> WORK TO BE COMPLETED: Only the lines from the one containing "2019年上半年M1增速转负的可能，而这意味着通" to the end of the records should be given again, word for word and in full.

(Collected data)
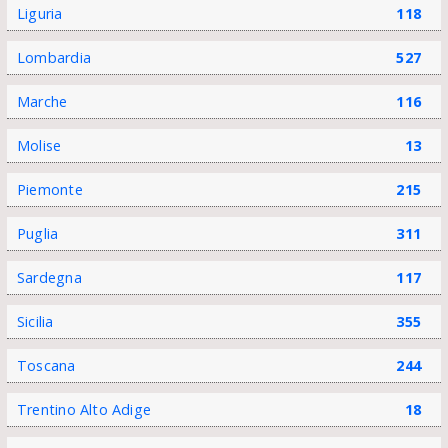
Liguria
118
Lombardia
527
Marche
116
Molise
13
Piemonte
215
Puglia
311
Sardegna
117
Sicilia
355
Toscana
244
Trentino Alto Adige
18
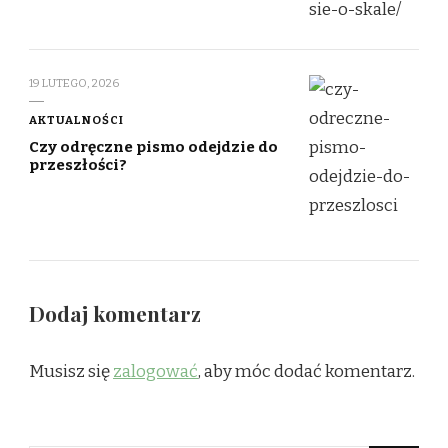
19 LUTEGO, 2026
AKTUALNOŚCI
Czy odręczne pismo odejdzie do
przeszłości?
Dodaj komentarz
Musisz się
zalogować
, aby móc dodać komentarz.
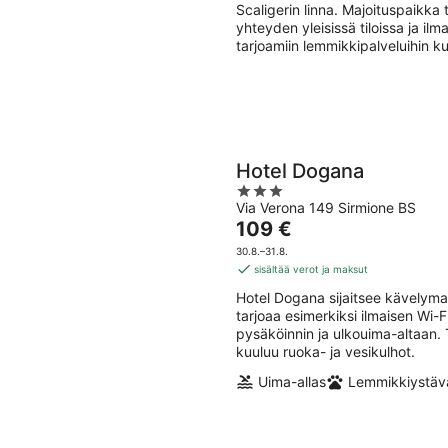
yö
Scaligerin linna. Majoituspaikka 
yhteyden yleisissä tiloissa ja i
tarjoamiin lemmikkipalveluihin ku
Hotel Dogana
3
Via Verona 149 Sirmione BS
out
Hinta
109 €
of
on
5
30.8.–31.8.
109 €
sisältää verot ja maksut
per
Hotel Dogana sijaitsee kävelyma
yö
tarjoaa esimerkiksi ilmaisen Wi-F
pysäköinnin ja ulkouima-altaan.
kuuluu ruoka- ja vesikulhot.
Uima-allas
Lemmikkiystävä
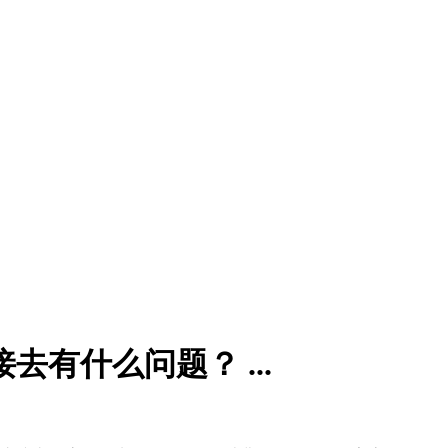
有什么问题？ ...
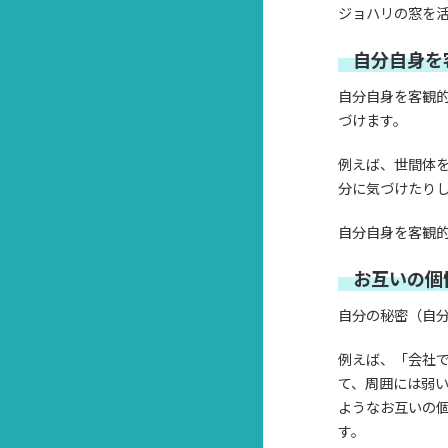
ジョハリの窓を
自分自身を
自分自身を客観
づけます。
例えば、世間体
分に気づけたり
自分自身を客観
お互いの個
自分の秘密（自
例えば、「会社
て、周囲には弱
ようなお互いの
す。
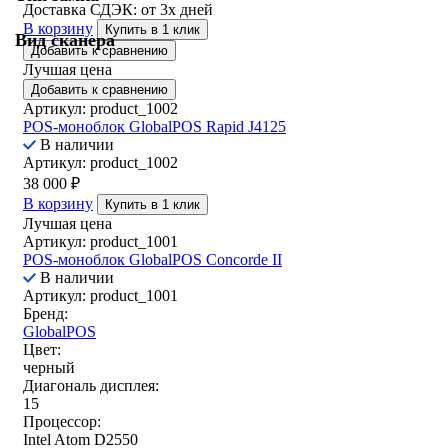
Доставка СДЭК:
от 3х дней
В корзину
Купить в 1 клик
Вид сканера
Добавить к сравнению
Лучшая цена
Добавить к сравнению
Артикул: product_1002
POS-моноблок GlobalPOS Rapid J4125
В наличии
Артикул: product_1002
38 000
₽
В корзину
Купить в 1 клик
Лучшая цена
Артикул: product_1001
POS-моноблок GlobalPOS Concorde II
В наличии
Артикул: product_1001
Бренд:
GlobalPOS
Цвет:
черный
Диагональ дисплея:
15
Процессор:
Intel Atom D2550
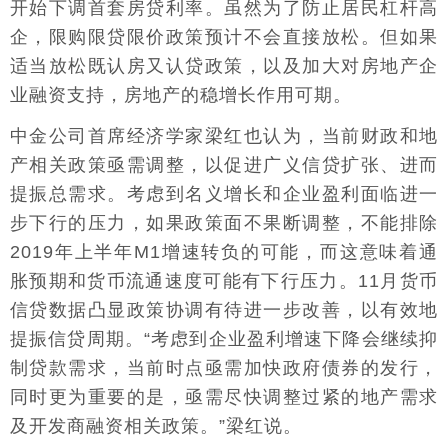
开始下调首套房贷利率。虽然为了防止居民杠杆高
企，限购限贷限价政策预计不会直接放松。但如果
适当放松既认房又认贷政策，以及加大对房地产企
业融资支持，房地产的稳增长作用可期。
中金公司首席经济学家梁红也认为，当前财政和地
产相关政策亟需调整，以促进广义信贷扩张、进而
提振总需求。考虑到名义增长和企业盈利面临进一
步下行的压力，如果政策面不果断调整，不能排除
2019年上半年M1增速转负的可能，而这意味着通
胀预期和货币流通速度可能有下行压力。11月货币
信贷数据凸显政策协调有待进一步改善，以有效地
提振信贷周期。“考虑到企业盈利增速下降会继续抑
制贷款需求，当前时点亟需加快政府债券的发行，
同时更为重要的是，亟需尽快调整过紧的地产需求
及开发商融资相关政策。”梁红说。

> WRITTEN SOLUTION:
2019年上半年M1增速转负的可能，而这意味着通
胀预期和货币流通速度可能有下行压力。11月货币
信贷数据凸显政策协调有待进一步改善，以有效地
提振信贷周期。“考虑到企业盈利增速下降会继续抑
制贷款需求，当前时点亟需加快政府债券的发行，
同时更为重要的是，亟需尽快调整过紧的地产需求
及开发商融资相关政策。”梁红说。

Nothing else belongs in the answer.